Después de haberle hecho el ebo a Kporoye, el salió para el monte con el fin de recoger unas hojas para su trabajo, el llevo su espejo mesmerismo. Mientras recogía las hojas, vio un gran ciervo mediante su espejo, lo conjuro para que viniera donde el estaba para poderlo coger, el animal obedeció la orden y fue atrapado. Tan pronto el ciervo se sintió en peligro, comenzó a luchar por su vida, en la lucha, ambos cayeron al hoyo. Dentro del hoyo también había caído una gran Boa. El dentro del hoyo mediante un palo pudo matar al venado, pero estaba atrapado en la trampa.

El grito pidiendo ayuda pero nadie respondió, y tuvo que pasar la noche en la trampa, por la mañana vio a un grupo de niños que iban hacia el bosque a revisar sus trampas y el les grito por ayuda, al estos acercarse, se preguntaron como ellos podían ayudarlo a salir y al no poder hacer nada se marcharon frustrados.
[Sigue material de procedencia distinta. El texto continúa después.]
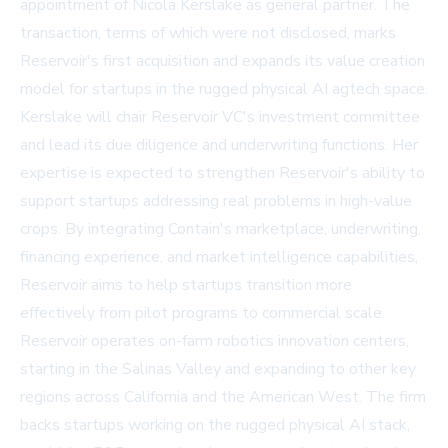
appointment of Nicola Kerslake as general partner. The
transaction, terms of which were not disclosed, marks
Reservoir's first acquisition and expands its value creation
model for startups in the rugged physical AI agtech space.
Kerslake will chair Reservoir VC's investment committee
and lead its due diligence and underwriting functions. Her
expertise is expected to strengthen Reservoir's ability to
support startups addressing real problems in high-value
crops. By integrating Contain's marketplace, underwriting,
financing experience, and market intelligence capabilities,
Reservoir aims to help startups transition more
effectively from pilot programs to commercial scale.
Reservoir operates on-farm robotics innovation centers,
starting in the Salinas Valley and expanding to other key
regions across California and the American West. The firm
backs startups working on the rugged physical AI stack,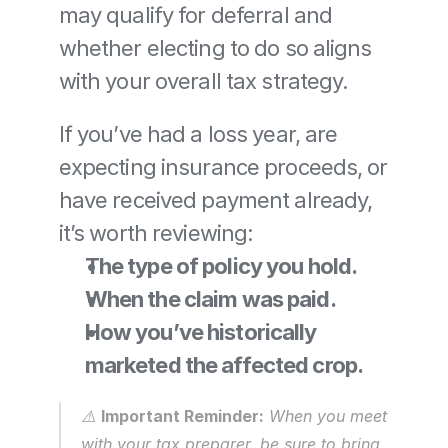
may qualify for deferral and 
whether electing to do so aligns 
with your overall tax strategy.
If you’ve had a loss year, are 
expecting insurance proceeds, or 
have received payment already, 
it’s worth reviewing:
The type of policy you hold.
When the claim was paid.
How you’ve historically 
marketed the affected crop.
⚠️ 
Important Reminder:
 When you meet 
with your tax preparer, be sure to bring 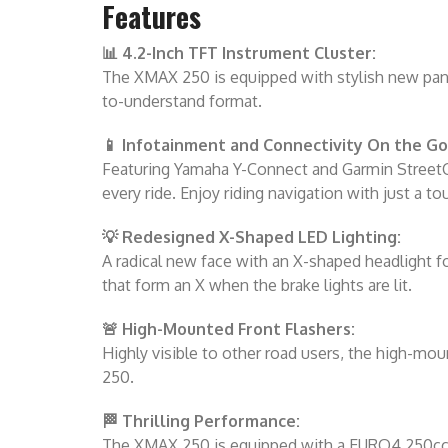
Features
📊 4.2-Inch TFT Instrument Cluster:
The XMAX 250 is equipped with stylish new panel
to-understand format.
📱 Infotainment and Connectivity On the Go
Featuring Yamaha Y-Connect and Garmin StreetCr
every ride. Enjoy riding navigation with just a to
💡 Redesigned X-Shaped LED Lighting:
A radical new face with an X-shaped headlight fo
that form an X when the brake lights are lit.
🚨 High-Mounted Front Flashers:
Highly visible to other road users, the high-mo
250.
🏁 Thrilling Performance:
The XMAX 250 is equipped with a EURO4 250cc si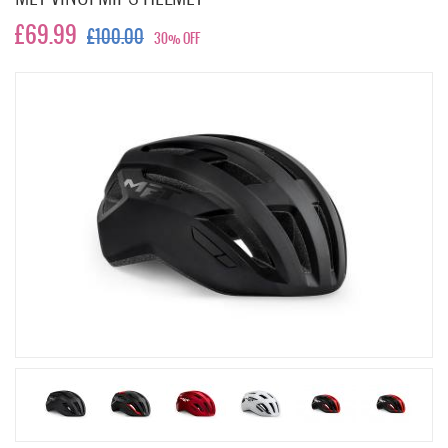
£69.99
£100.00
30% OFF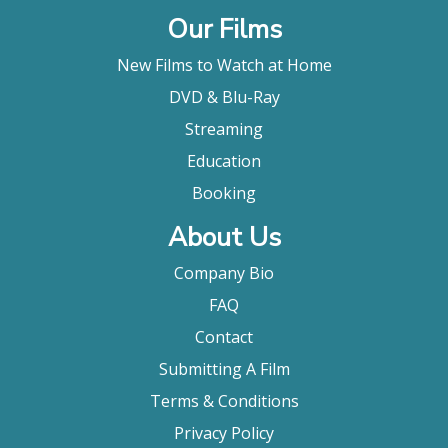
Our Films
New Films to Watch at Home
DVD & Blu-Ray
Streaming
Education
Booking
About Us
Company Bio
FAQ
Contact
Submitting A Film
Terms & Conditions
Privacy Policy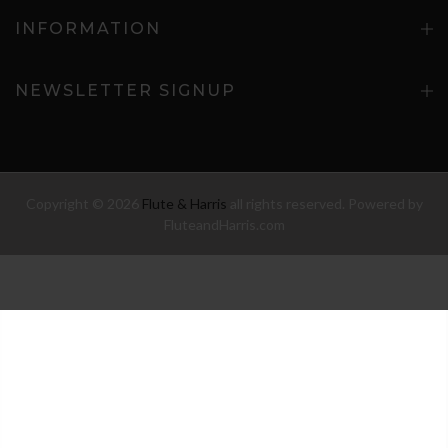
INFORMATION
NEWSLETTER SIGNUP
Copyright © 2026
Flute & Harris
all rights reserved. Powered by
FluteandHarris.com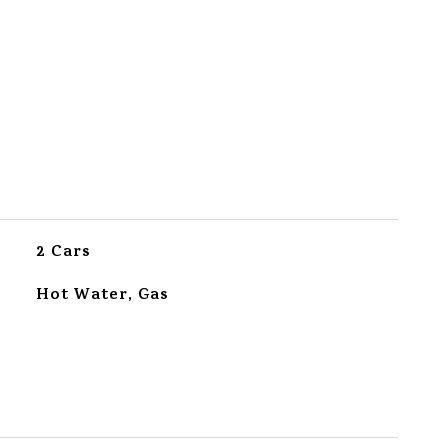
2 Cars
Hot Water, Gas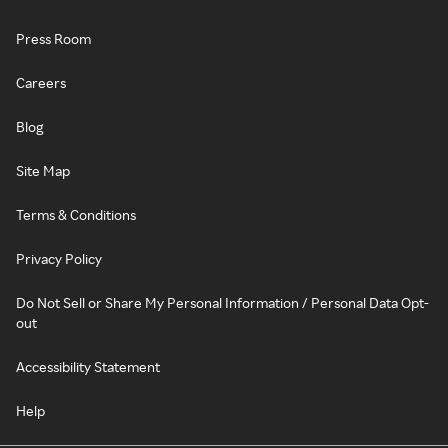
Press Room
Careers
Blog
Site Map
Terms & Conditions
Privacy Policy
Do Not Sell or Share My Personal Information / Personal Data Opt-
out
Accessibility Statement
Help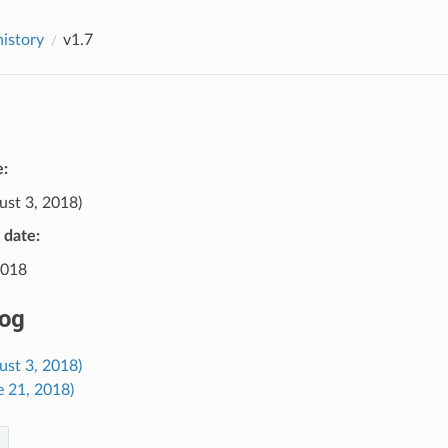
history
v1.7
e:
st 3, 2018)
e date:
2018
og
ust 3, 2018)
e 21, 2018)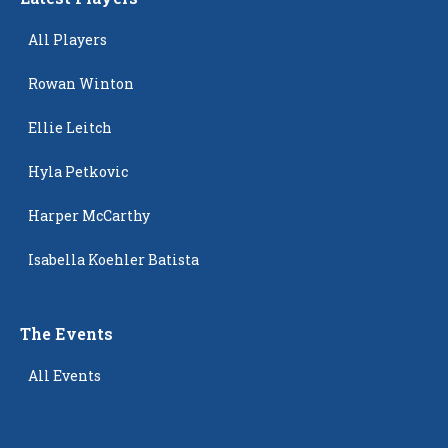
All Players
Rowan Winton
Ellie Leitch
Hyla Petkovic
Harper McCarthy
Isabella Koehler Batista
The Events
All Events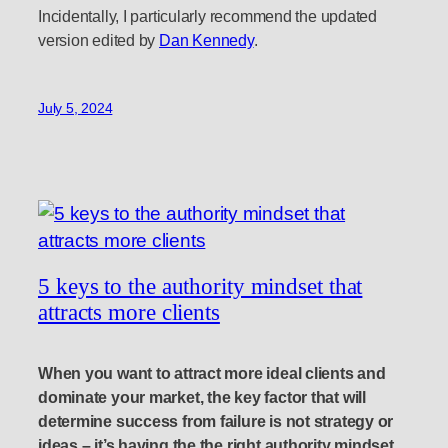
Incidentally, I particularly recommend the updated
version edited by
Dan Kennedy
.
July 5, 2024
5 keys to the authority mindset that
attracts more clients
When you want to attract more ideal clients and
dominate your market, the key factor that will
determine success from failure is not strategy or
ideas – it’s having the the right authority mindset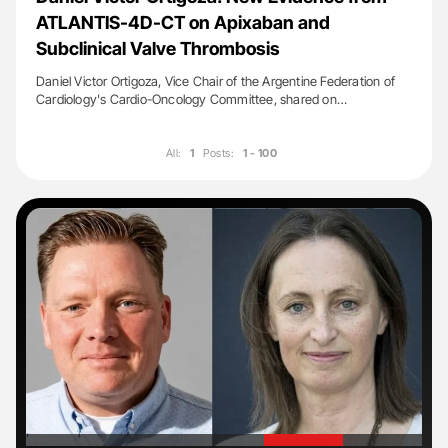
ATLANTIS-4D-CT on Apixaban and
Subclinical Valve Thrombosis
Daniel Victor Ortigoza, Vice Chair of the Argentine Federation of
Cardiology's Cardio-Oncology Committee, shared on…
All:
1
Posts:
1 - 100
'
'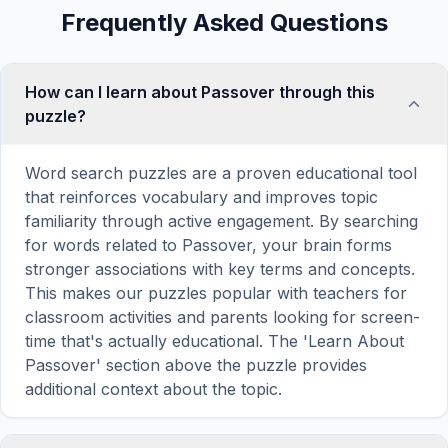
Frequently Asked Questions
How can I learn about Passover through this
puzzle?
Word search puzzles are a proven educational tool
that reinforces vocabulary and improves topic
familiarity through active engagement. By searching
for words related to Passover, your brain forms
stronger associations with key terms and concepts.
This makes our puzzles popular with teachers for
classroom activities and parents looking for screen-
time that's actually educational. The 'Learn About
Passover' section above the puzzle provides
additional context about the topic.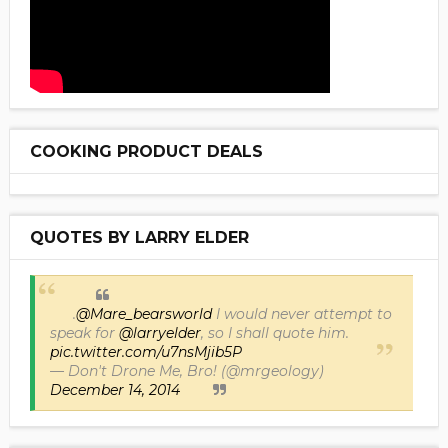
COOKING PRODUCT DEALS
QUOTES BY LARRY ELDER
.
@Mare_bearsworld
I would never attempt to
speak for
@larryelder
, so I shall quote him.
pic.twitter.com/u7nsMjib5P
— Don't Drone Me, Bro! (@mrgeology)
December 14, 2014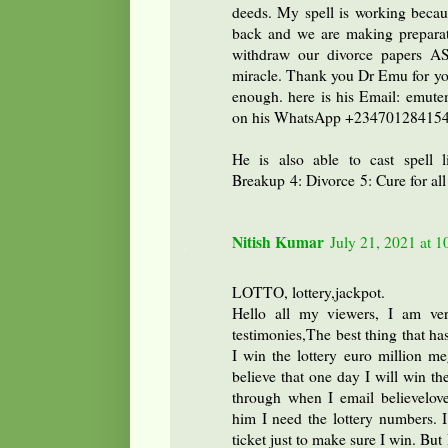
deeds. My spell is working beca
back and we are making preparat
withdraw our divorce papers AS
miracle. Thank you Dr Emu for you
enough. here is his Email: emute
on his WhatsApp +23470128415
He is also able to cast spell 
Breakup 4: Divorce 5: Cure for all
Nitish Kumar
July 21, 2021 at 
LOTTO, lottery,jackpot.
Hello all my viewers, I am ver
testimonies,The best thing that ha
I win the lottery euro million 
believe that one day I will win th
through when I email believelov
him I need the lottery numbers.
ticket just to make sure I win. Bu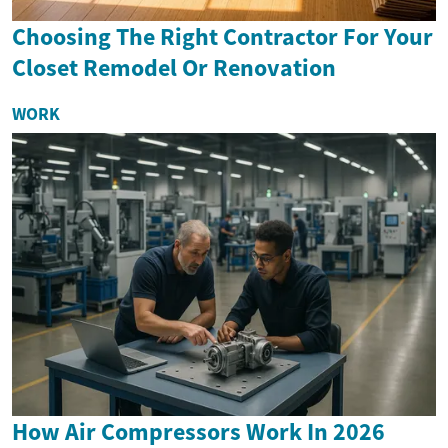
Choosing The Right Contractor For Your
Closet Remodel Or Renovation
WORK
How Air Compressors Work In 2026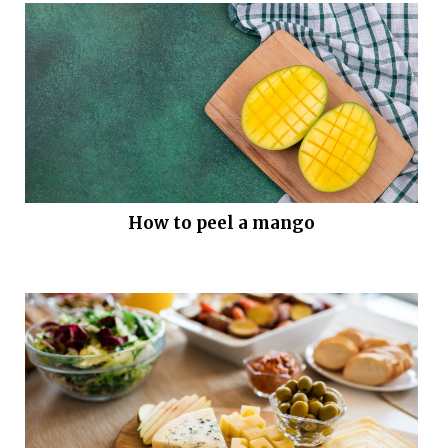
How to peel a mango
Mas tardes era la hora que los hombre iban para sus granjas y cuando los vio los llamo también. Cuando los hombres lo vieron, se burlaron, preguntándole ¿Por que si eres capaz de salvar a otros, ahora no te puedes salvar tu mismo? Usando las palabras que Ejiede usaba para hacer los ebo se, burlaron y partieron, sin hacer nada por ayudarlo.

Después llego la hora de las mujeres ir al mercado, al verlas por su espejo el les canto por ayuda, ellas fueron a verlo al hoyo, lo reconocieron e hicieron lo mismo que los hombres lo ridiculizaron y se burlaron, pero no hicieron nada por sacarlo de hoyo. Mas tarde por la noche Kporoye, a quien el había aconsejado depositar el sacrificio cerca del hoyo, venia a cumplir con esto. El la vio por su espejo, después de colocar el ebo ella se dispuso a volver, el aprovechó para llamarla por su nombre. Ella cautelosa se acerco al profundo hoyo y al verlo le pregunto como había podido caer allí, el le explico lo sucedido y le pidió que lo ayudara a salir de la trampa. Ella le dijo que no tenia nada con que poder ayudarlo. Dijo quítate el turbante y lanza una punta de la tela dentro el hoyo y amarra la otra punta a un árbol, ella le obedeció y la tela no llegaba a donde le pudiera alcanzarla, el hizo un conjuro y la tela se estiro hasta donde el quería, lo primero que hizo fue amarrar el ciervo por una pata, Kporoye le dijo que ella o la tela no iban a poder con tanto peso, pero el le dijo que el no saldría sin su venado. Entonces el comenzó hacer el siguiente canto Bami gbe bara. Gbegbe leyin. Mole gbegbe. Este es canto que los Awose usan cuando han de mover su Ifa de un lugar a otro. Cuando estaba a punto de salir del hoyo, la pata del venado se desprendió del cuerpo y este volvió a caer en lo profundo del hueco. De igual forma Kporoye cayo de espaldas y su ropa rodó, quedando desnuda, Ejiede salió en ese momento de la trampa y la vista de la hermosa mujer sin ropas, fue algo que no pudo resistir, y se le hecho encima, ella le recordó que estaba prohibido hacer el amor sobre la tierra desnuda.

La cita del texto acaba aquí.